Hey Everyone my names Bernerd, 
Got told bout your website by a couple of mates that occaisonally read through your site, always had a huge fasination with aircrafts just wanted to learn abit more and hang out with you guys.
Sorry bout the spelling, hardly passed english lol,
Yours sincerly Bernerd


----------



## Bf109_g (Jun 9, 2007)

Hi and welcome to the forums, Tempest!

James.


----------



## Tempest MIV (Jun 9, 2007)

Thanks James


----------



## Bf109_g (Jun 9, 2007)

You're welcome.
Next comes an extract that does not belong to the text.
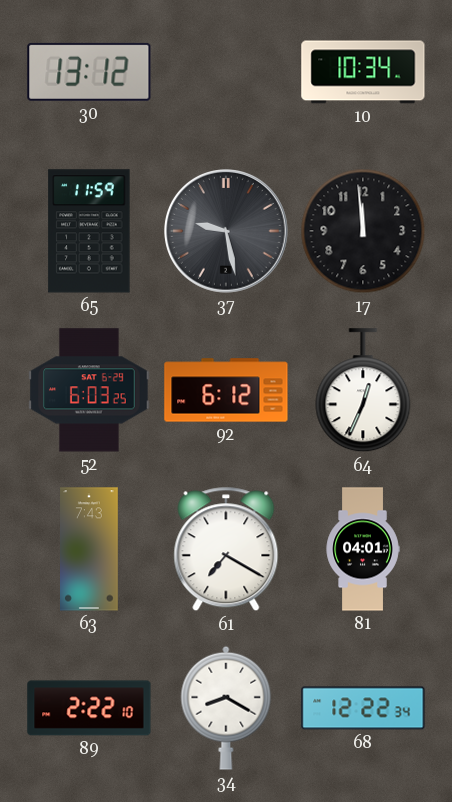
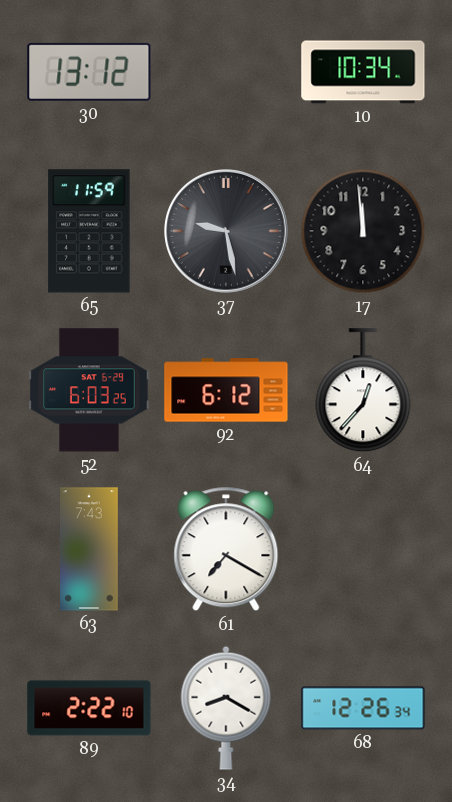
64: 12:34 -> 12:37
81: 04:01 -> none
68: 12:22 -> 12:26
You'll really enjoy being here! I know I do.


----------



## Wurger (Jun 9, 2007)

Hallo Bernard,
Nice to welcome you there.Greetings from Poland


----------



## Emac44 (Jun 9, 2007)

G'day Bernard welcome to the site from Aussie


----------



## Wildcat (Jun 9, 2007)

..and another, welcome.


----------



## Tempest MIV (Jun 9, 2007)

thanks guys


----------



## lesofprimus (Jun 9, 2007)

Dudes a lying sack o sh!t... His IP is the same as that nutjob Carter.... 

Banned...


----------



## Wildcat (Jun 10, 2007)

Man, there coming thick and fast nowadays!


----------



## DerAdlerIstGelandet (Jun 10, 2007)

No this guy has been causing problems for the past few weeks with different logins.

Trust me guys we moderators have tools at our disposal that lets us know these things. 

Be warned to the fools out there, you will not get away with it.


----------